YOUR OBJECTIVE: Reproduce the full set of records that follow, exactly as shown.

PROVIDED RECORDS:
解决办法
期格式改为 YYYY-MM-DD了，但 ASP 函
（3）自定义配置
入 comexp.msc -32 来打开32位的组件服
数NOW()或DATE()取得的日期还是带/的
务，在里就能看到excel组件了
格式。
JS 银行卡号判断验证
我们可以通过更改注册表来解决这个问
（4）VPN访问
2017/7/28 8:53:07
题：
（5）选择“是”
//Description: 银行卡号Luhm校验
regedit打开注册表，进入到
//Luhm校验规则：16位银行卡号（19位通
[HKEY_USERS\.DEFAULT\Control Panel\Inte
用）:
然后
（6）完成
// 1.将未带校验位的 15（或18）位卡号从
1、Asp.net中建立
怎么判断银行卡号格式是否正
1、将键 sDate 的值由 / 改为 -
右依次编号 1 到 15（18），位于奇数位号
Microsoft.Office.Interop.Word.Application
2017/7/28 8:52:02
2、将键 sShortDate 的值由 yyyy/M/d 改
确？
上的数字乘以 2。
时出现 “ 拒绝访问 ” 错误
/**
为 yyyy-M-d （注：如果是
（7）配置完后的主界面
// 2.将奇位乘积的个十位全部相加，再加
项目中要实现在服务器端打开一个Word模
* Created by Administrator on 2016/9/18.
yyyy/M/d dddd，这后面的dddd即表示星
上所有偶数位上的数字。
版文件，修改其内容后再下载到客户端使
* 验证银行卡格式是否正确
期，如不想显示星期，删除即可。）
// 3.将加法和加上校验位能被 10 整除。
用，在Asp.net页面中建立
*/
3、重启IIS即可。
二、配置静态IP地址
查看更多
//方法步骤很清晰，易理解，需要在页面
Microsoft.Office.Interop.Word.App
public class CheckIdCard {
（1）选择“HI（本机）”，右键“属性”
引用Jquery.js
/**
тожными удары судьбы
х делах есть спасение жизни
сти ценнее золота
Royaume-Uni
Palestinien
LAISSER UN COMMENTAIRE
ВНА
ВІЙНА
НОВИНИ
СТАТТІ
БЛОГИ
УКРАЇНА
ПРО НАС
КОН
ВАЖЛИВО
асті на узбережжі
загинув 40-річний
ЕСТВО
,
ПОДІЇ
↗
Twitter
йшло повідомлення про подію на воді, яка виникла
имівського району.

TASK ANSWER:
解决办法
期格式改为 YYYY-MM-DD了，但 ASP 函
（3）自定义配置
入 comexp.msc -32 来打开32位的组件服
数NOW()或DATE()取得的日期还是带/的
务，在里就能看到excel组件了
格式。
JS 银行卡号判断验证
我们可以通过更改注册表来解决这个问
（4）VPN访问
2017/7/28 8:53:07
题：
（5）选择“是”
//Description: 银行卡号Luhm校验
regedit打开注册表，进入到
//Luhm校验规则：16位银行卡号（19位通
[HKEY_USERS\.DEFAULT\Control Panel\Inte
用）:
然后
（6）完成
// 1.将未带校验位的 15（或18）位卡号从
1、Asp.net中建立
怎么判断银行卡号格式是否正
1、将键 sDate 的值由 / 改为 -
右依次编号 1 到 15（18），位于奇数位号
Microsoft.Office.Interop.Word.Application
2017/7/28 8:52:02
2、将键 sShortDate 的值由 yyyy/M/d 改
确？
上的数字乘以 2。
时出现 “ 拒绝访问 ” 错误
/**
为 yyyy-M-d （注：如果是
（7）配置完后的主界面
// 2.将奇位乘积的个十位全部相加，再加
项目中要实现在服务器端打开一个Word模
* Created by Administrator on 2016/9/18.
yyyy/M/d dddd，这后面的dddd即表示星
上所有偶数位上的数字。
版文件，修改其内容后再下载到客户端使
* 验证银行卡格式是否正确
期，如不想显示星期，删除即可。）
// 3.将加法和加上校验位能被 10 整除。
用，在Asp.net页面中建立
*/
3、重启IIS即可。
二、配置静态IP地址
查看更多
//方法步骤很清晰，易理解，需要在页面
Microsoft.Office.Interop.Word.App
public class CheckIdCard {
（1）选择“HI（本机）”，右键“属性”
引用Jquery.js
/**
тожными удары судьбы
х делах есть спасение жизни
сти ценнее золота
Royaume-Uni
Palestinien
LAISSER UN COMMENTAIRE
ВНА
ВІЙНА
НОВИНИ
СТАТТІ
БЛОГИ
УКРАЇНА
ПРО НАС
КОН
ВАЖЛИВО
асті на узбережжі
загинув 40-річний
ЕСТВО
,
ПОДІЇ
↗
Twitter
йшло повідомлення про подію на воді, яка виникла
имівського району.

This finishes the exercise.